The president of Peru, Martin Vizcarra, announced this Monday the “constitutional” dissolution of Congress and called for elections to elect a new parliament.

However, hours later, Congress suspended him from his presidential functions for twelve months for “temporary incapacity” and swore vicepresident Mercedes Araoz as “president in charge” of the country.

Vizcarra, -we must remember- took office after the resignation of former president Kuchinsky, now incarcerated for corruption acts. He announced his decision of dissolving Congress and calling legislative elections for January 26 using a constitutional norm that allowes him to do so if the chamber does not trust him to make changes in the selection process of candidates to the Constitutional Court.

The government raised this trust issue – for the third in a year – because it considered that the selection process was not transparent and did not guarantee the division of powers in the nation.

However, on Monday the Congress – dominated by the Fujimorist majority and its allies – decided to continue with the predetermined agenda of the session: this means, first choosing the members of the Constitutional Court and then analysing the trust issue raised by the Executive.
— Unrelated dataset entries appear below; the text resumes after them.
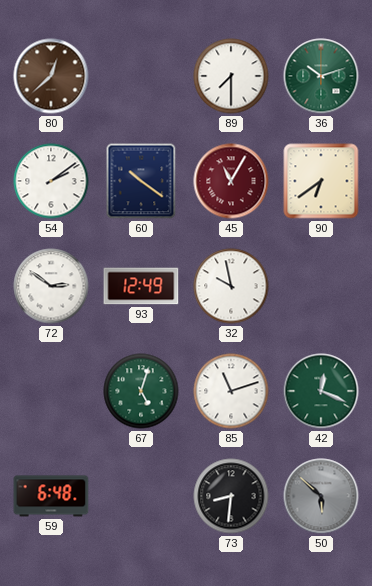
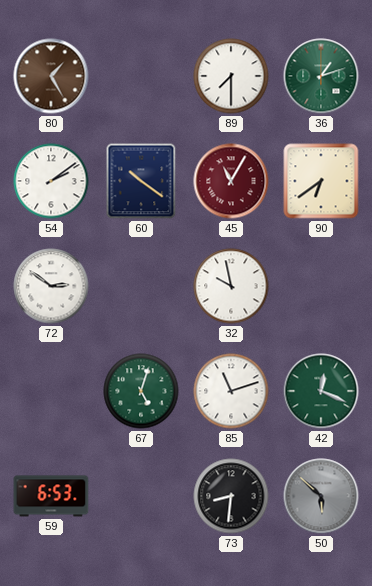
80: 12:38 -> 1:25
36: 10:12 -> 1:12
93: 12:49 -> none
59: 6:48 -> 6:53
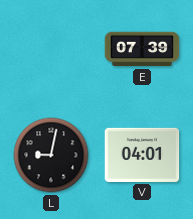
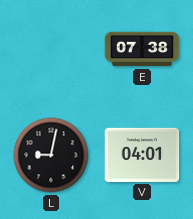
E: 07:39 -> 07:38
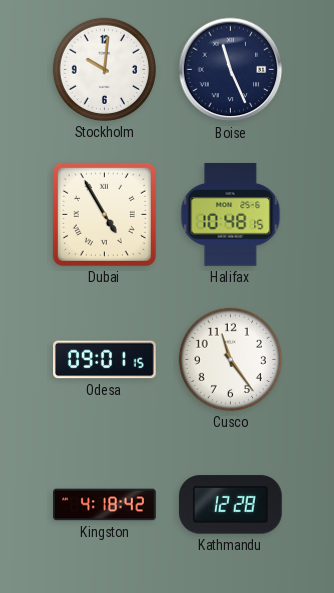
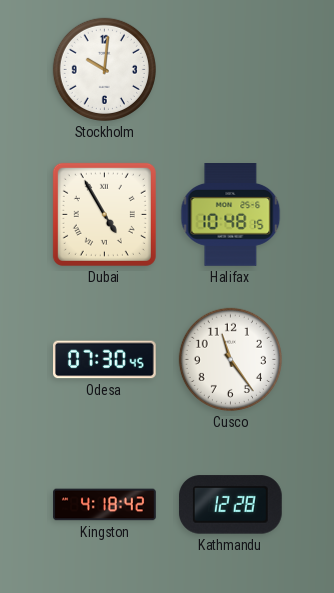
Boise: 11:26 -> none
Odesa: 09:01 -> 07:30
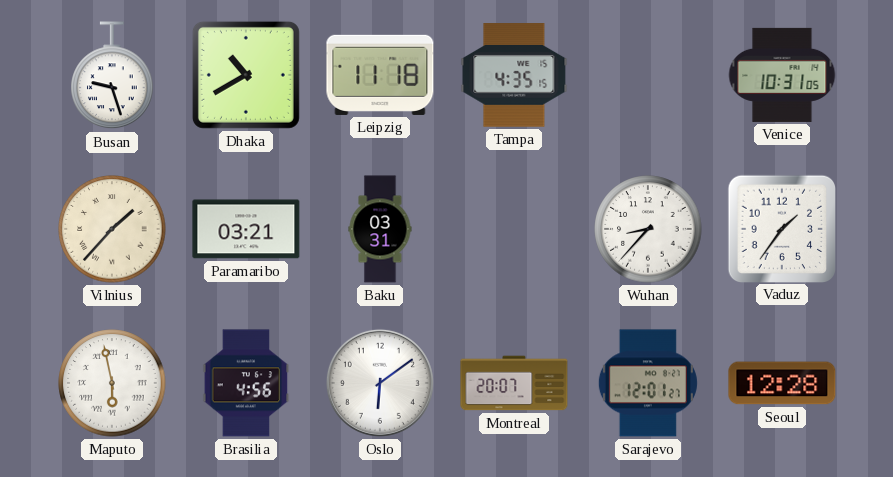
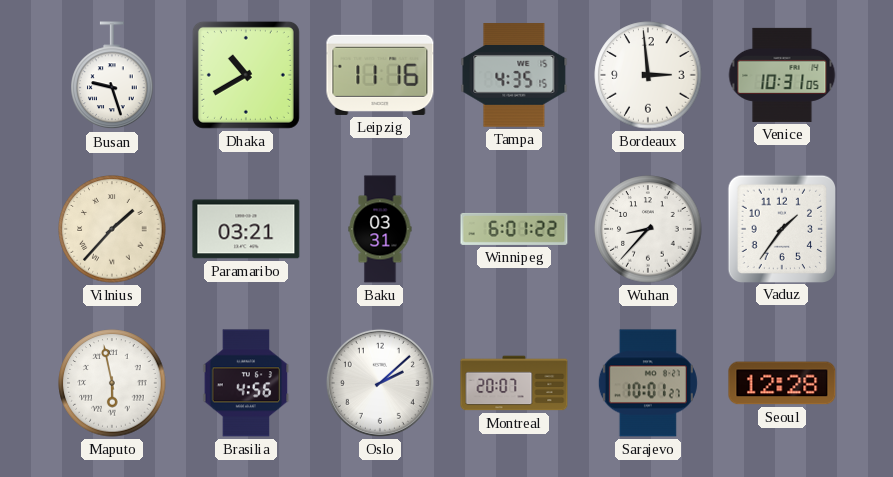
Leipzig: 11:18 -> 11:16
Bordeaux: none -> 2:59
Winnipeg: none -> 6:01
Oslo: 6:09 -> 2:08
Sarajevo: 12:01 -> 10:01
After the designation of a new magistrate for the Court – one of the six members that must be replaced because of the end of their term – Vizcarra announced the dissolution of Congress and the call for legislative elections. After the announcement, the heads of the Army and the National Police met with Vizcarra to show “their complete support of the constitutional order and the president”.

This crisis is a new expression of a process that already imprisoned three former presidents and exiled one, while another has committed suicide, and it is the greatest demonstration of the complete decadence of the institutions, while the regime still maintains the Fujimorist constitution.

Vizcarra has accused Fuerza Popular, led by Keiko Fujimori – who is in preventive prison for accusations of money laundering – of trying to use the democratic institutions for their personal benefit.

For now, the historical centre of Lima and other cities of the country became the scenario of manifestations of the citizenship in support of Vizcarra´s announcement, expressing the discredit and the restlessness of the people in this situation. “They must all go” can be heard in the capital of the city and other important urban centres like Arequipa, Piura or Tacna.

We understand that the Peruvian people will not get out of the crisis by the hand of the corrupt Congress or by the measures of Vizcarra, a classic neoliberal who only uses people´s rejection of the Congress to position himself better in a hypothetical election.

Socialists know that it will only be possible to advance in the resolution of the crisis if the people are in charge of the immediate tasks. There is no way out for Peru without the call to a constituent assembly that allows the people to discuss everything, how and with whom to define the bases so, for once, those who never governed, the workers and peasants with the people, can govern.

Peru once again shows that bourgeois institutions do nothing but defend the interests of the ruling class. Organization and mobilization are the best antidote to avoid falling into the trap that Vizcarra and Congress representatives try to drive the Peruvian people into.